Green silicon carbide, a synthetic material with the second highest hardness after diamond, is used in grinding wheels to remove unwanted surface materials. As its abrasive grains cut into metal surfaces they leave tiny chips which wear down and fracture to reveal fresh cutting points – thus providing continuous surface removal.
Choosing the Right Grit Size
Grit size of your grinding wheel is of critical importance in the success of any project, as selecting an inappropriate grit could damage materials or delay work significantly.
The grit size is indicated by a number on the face of an abrasive wheel. A higher number indicates coarser grit; these coarse grits remove stock faster, making them ideal for steel, alloy steel and wrought iron materials as well as soft metals like aluminum copper or soft bronze.
Soft-grade wheels remove stock more slowly but last longer than hard-grade ones, making them suitable for soft materials like stone and concrete without needing an even finish, such as gummed coatings that clog other wheels’ pores and reduce their lifespan and cutting performance. They’re especially suited to cutting jobs requiring softer finishes or that don’t need to look perfect such as stone dust. They work particularly well against sticky coatings which reduce cutting performance compared to hard wheels.
Grit Grade
Grain size is essential to the performance and lifespan of a grinding wheel. Coarser grit wheels may cut harder materials more quickly while providing quicker stock removal; however, these coarser grains often lead to poorer surface finishes than finer grains.
Selecting an appropriate grit grade depends on your chosen material, its hardness and desired surface finish. A coarse grit may drill deep into material causing grains to separate and create new sharp cutting points while finer grades will produce smoother finishes.
Green silicon carbide abrasive grains can be found in various wheels and belts designed for hard materials like wood finishes, stone surfaces, metal, paint or plastic as well as soft ones like glass rubber or plastic. These wheels boast closed coat and optimal grain coverage that help polish materials as well as apply sealers or lacquers; additionally they are appropriate for harder materials like cast iron aluminum cemented carbide.
Abrasive Grains
Grinding wheels rely on their abrasive grains to provide cutting action, but its bond is what holds them together and provides support while they work. Grain types and percentages, and any pore formers present within the bond all play key roles in maintaining sharp edges for reliable performance.
Grains come in all shapes and sizes and are graded based on their hardness, fracture toughness, and impact resistance. Common metalworking abrasive grains include aluminum oxide, zirconia alumina and green silicon carbide.

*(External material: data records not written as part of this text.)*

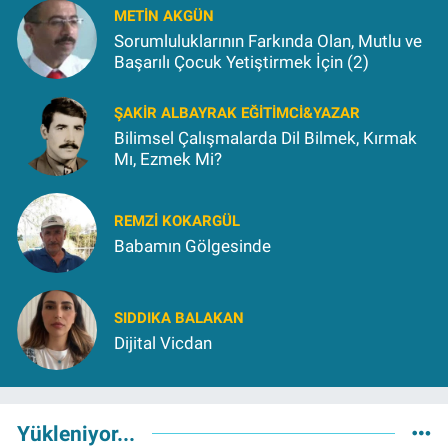
METIN AKGÜN
Sorumluluklarının Farkında Olan, Mutlu ve
Başarılı Çocuk Yetiştirmek İçin (2)
ŞAKIR ALBAYRAK EĞITIMCI&YAZAR
Bilimsel Çalışmalarda Dil Bilmek, Kırmak
Mı, Ezmek Mi?
REMZI KOKARGÜL
Babamın Gölgesinde
SIDDIKA BALAKAN
Dijital Vicdan
Yükleniyor...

A grinding wheel’s bond determines its cutting speed and reversibility. Vitrified bonds are widely preferred; however, resin bond wheels can also be made. To create them, powder or liquid phenolic resin is mixed with the abrasive grain before curing to form the wheel. Resinoid wheels are particularly suitable for rough grinding applications as they help limit heat generated while grinding operations.
Bond
Before installing an abrasive wheel on a machine, its static balance must first be verified. This involves placing it between plane-parallel flanges and evenly dispensing clamping force so as to avoid stress concentrations. A new wheel may also undergo dynamic balance testing during its initial run-in at higher speeds.
Aluminum oxide abrasives are more reliable and longer-lasting than silicon carbide wheels, delivering superior performance across a range of surfaces from metal to wood. Available from coarse to fine textures, brown aluminum oxide tends to wear down less quickly compared with white and pink varieties for wood.
Green silicon carbide boasts excellent thermal conductivity, making it suitable for cutting hard metals, ceramics or glass without leaving contaminants behind. With its sharp point and narrow shape, green silicon carbide makes light work of cutting materials such as fiberglass and medium-density fiberboard with light pressure; metal alloys or hard plastics may also be cut successfully using this abrasive.